§ Exercise requirements: Using the entries below, copy exactly each line from the line with "cancers differs from" up to and including the line with "Development in Norther", with every picture left out.

[Stored data entries]
-=-=-

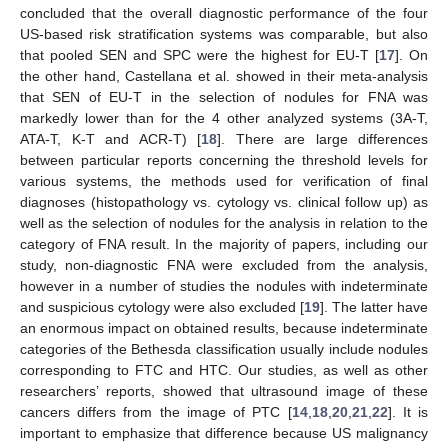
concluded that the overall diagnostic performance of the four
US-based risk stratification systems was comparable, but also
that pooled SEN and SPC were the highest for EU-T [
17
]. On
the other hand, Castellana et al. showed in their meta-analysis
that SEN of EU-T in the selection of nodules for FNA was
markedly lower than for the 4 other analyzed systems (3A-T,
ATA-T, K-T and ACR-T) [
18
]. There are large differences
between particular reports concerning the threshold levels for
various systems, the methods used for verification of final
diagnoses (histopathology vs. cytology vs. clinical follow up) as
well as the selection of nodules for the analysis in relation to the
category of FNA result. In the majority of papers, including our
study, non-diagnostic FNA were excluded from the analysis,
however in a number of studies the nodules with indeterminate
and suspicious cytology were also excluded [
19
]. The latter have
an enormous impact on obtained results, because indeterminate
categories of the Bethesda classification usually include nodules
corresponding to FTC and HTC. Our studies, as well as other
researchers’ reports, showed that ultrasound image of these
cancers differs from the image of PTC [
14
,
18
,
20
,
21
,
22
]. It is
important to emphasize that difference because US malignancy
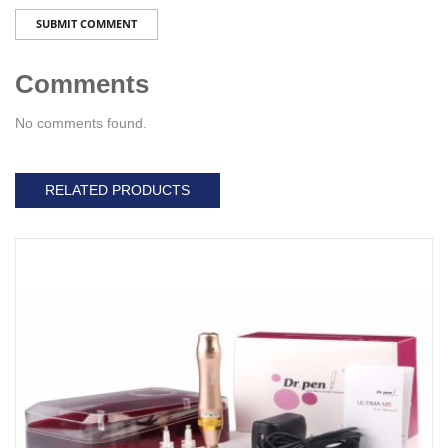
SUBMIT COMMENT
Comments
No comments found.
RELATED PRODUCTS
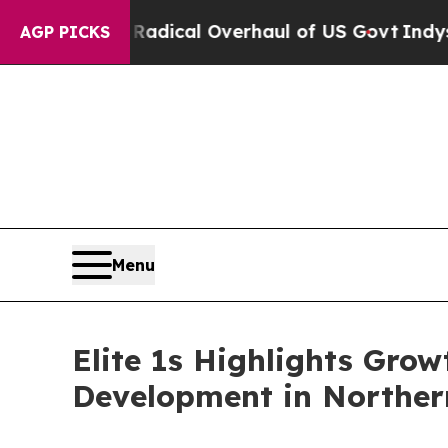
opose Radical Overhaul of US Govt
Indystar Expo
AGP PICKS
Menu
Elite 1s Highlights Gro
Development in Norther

-=-=-

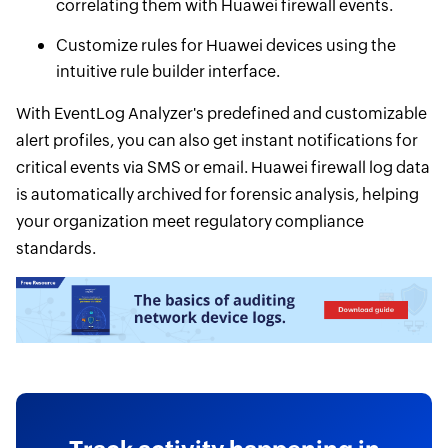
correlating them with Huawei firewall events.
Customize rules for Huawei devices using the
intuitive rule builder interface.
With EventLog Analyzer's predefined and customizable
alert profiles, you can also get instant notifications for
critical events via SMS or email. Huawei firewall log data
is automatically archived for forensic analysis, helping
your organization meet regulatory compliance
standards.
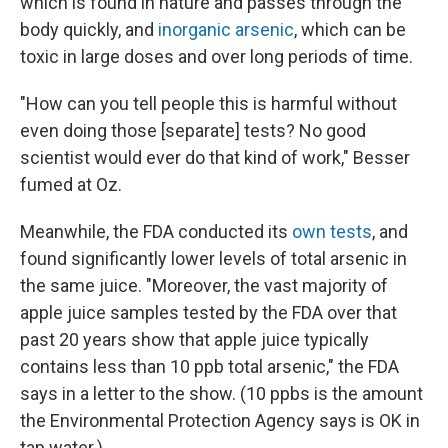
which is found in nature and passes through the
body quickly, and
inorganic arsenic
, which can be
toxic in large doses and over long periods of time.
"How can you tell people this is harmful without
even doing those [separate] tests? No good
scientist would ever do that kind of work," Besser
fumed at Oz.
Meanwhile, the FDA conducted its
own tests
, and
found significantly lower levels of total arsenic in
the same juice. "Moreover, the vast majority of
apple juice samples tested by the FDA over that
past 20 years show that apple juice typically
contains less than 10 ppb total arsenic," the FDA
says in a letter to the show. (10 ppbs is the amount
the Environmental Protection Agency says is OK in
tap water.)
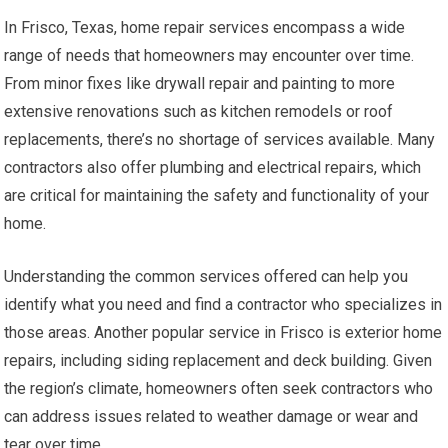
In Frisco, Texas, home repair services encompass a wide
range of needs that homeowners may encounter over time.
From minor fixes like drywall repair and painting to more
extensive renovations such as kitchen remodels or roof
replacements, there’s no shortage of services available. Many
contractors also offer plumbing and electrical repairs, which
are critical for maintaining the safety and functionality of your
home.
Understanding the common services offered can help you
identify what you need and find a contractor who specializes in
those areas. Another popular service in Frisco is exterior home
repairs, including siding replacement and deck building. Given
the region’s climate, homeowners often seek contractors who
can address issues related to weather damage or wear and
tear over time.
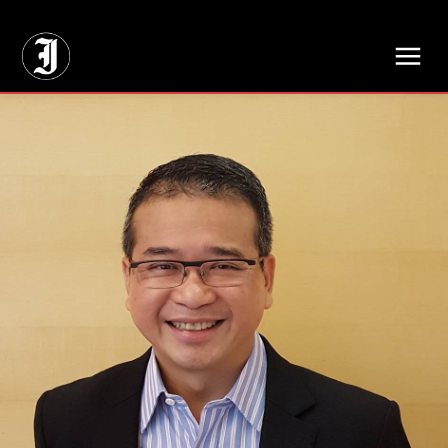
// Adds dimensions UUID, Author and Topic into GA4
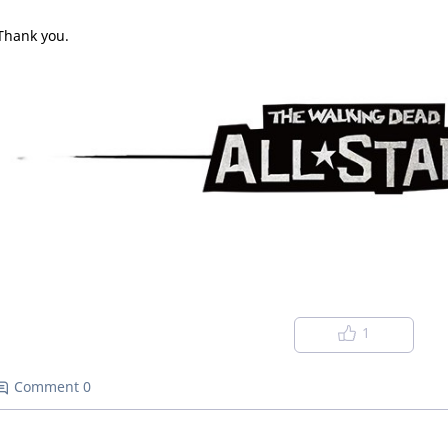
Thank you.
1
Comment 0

-=-=-

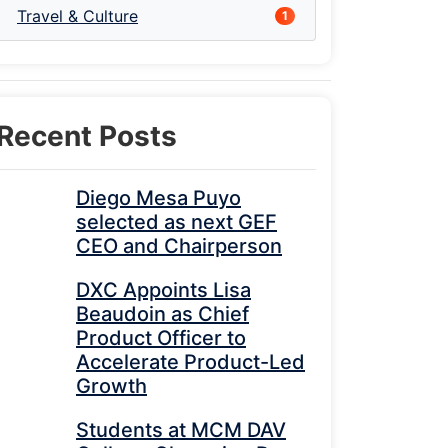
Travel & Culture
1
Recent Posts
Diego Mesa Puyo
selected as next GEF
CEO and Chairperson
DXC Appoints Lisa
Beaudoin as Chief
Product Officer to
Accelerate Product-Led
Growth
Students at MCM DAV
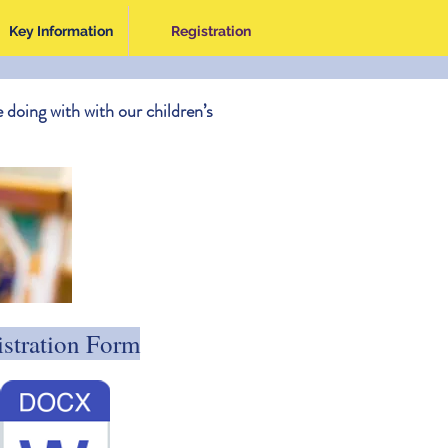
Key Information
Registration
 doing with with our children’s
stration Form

-=-=-

§ Solution below:
cancers differs from the image of PTC [
14
,
18
,
20
,
21
,
22
]. It is
important to emphasize that difference because US malignancy
SUBMIT COMMENT
Comments
No comments found.
RELATED PRODUCTS
opose Radical Overhaul of US Govt
Indystar Expo
AGP PICKS
Menu
Elite 1s Highlights Gro
Development in Norther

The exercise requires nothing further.